Dean Erwin Chemerinsky wrote an essay in The Atlantic about the protest at his home. The Dean provides more details on the facts leading up to, and during the protest. But the one paragraph towards the bottom is perhaps the most important:
Overall, though, this experience has been enormously sad. It made me realize how anti-Semitism is not taken as seriously as other kinds of prejudice. If a student group had put up posters that included a racist caricature of a Black dean or played on hateful tropes about Asian American or LGBTQ people, the school would have erupted—and understandably so. But a plainly anti-Semitic poster received just a handful of complaints from Jewish staff and students.
Chemerinsky is exactly right. The double standard is painful, but utterly unsurprising for anyone who has studied anti-semitism. And if silence is violence, there was a bloodbath in what was once Boalt Hall. The fact that only Jewish staff and students complained about the poster demonstrates the problems with the DEI industrial complex: only certain types of diversity are to be promoted. Jews with any attachment to the Jewish state need not apply. And forget ideological diversity.

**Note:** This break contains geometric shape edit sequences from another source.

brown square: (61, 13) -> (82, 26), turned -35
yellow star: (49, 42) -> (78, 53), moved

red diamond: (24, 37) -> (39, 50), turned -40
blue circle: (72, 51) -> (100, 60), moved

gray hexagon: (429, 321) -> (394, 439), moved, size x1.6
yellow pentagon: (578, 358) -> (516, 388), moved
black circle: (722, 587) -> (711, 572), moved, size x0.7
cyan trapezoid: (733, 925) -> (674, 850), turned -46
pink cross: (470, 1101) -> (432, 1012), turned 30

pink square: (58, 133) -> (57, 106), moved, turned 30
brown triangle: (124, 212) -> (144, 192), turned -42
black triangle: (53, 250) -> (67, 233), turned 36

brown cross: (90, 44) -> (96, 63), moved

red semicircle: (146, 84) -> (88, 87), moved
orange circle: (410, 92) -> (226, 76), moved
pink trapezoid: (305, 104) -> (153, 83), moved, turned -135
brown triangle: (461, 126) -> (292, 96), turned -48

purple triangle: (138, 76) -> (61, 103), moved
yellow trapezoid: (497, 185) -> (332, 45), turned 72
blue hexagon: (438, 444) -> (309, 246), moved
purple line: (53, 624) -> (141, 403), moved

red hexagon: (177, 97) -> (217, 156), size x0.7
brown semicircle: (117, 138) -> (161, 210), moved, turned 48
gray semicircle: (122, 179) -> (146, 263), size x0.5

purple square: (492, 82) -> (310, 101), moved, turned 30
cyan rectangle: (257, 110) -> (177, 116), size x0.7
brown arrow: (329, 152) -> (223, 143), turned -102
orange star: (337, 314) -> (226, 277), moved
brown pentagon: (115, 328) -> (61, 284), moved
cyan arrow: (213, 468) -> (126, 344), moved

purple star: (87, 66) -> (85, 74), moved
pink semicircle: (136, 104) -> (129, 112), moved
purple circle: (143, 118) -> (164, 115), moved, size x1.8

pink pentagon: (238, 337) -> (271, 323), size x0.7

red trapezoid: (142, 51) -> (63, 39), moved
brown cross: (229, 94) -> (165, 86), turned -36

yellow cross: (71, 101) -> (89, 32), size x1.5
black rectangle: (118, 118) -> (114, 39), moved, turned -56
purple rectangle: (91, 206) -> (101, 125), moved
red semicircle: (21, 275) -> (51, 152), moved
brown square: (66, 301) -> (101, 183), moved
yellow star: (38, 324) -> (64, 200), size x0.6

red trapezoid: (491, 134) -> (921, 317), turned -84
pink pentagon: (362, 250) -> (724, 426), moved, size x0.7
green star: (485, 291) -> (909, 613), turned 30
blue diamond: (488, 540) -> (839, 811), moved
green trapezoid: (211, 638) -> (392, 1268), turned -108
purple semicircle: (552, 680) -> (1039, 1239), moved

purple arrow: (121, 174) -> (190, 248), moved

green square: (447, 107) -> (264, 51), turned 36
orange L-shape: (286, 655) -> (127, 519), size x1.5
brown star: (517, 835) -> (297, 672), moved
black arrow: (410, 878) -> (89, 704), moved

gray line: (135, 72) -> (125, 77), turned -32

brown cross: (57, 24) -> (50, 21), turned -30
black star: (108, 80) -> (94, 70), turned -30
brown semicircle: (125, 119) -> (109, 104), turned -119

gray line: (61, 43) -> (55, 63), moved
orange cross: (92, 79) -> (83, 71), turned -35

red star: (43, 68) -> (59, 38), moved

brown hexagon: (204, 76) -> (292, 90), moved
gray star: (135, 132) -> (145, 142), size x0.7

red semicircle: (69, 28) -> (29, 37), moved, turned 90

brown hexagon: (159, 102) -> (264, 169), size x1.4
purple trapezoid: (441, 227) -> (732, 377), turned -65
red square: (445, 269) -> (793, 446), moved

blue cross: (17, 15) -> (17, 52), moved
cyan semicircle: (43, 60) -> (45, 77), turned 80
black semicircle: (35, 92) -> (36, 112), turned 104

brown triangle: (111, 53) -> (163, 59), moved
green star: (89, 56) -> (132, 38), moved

In every generation, there is anti-semitism. 1619 was four centuries ago, but Jewish oppressions stretches back to the beginning of recorded history. Yet Jewish people will never fit into the DEI intersectional hierarchy. The aftermath of October 7 reveals that anti-semitism is always present; it just manifests in different forms.
In December I wrote:
Regrettably, as soon as Israel was established, the millennia-long train of anti-semitism simply morphed into its latest manifestation: anti-Zionism. They don't hate all Jews, they just oppose all Jews who seek to protect the the only speck on planet Earth devoted for their protection. This doctrine was dressed up in all the academic garb of Marxism, anti-colonialism, and critical racial studies. Anti-Zionism was championed by elite academics on campuses. DEI apparatchiks, ostensibly hired to promote equity, reified the anti-Zionist trope. Students, who are woefully unfamiliar with world history, see the children of the Holocaust as just another oppressor. And, as they are taught, any act of resistance against the oppressors is not only justified, but necessary. The right type of violence demands silence.
What lessons will Chemerinsky and other progressives draw from this experience? Will they reflect on how spending countless hours and dollars on DEI yielded nothing but crickets? Or will they realize that DEI enables and emboldens these students to engage in such antisemitic activity?
I'll admit that when conservative states started to clamp down on DEI, I thought it was mostly performative virtue signaling. But the events of the past few weeks have convinced me that these efforts are not just prudent, but may be necessary for the survival of higher education. I think a significant issue in the 2024 election should be how the Department of Education enforces Title VI.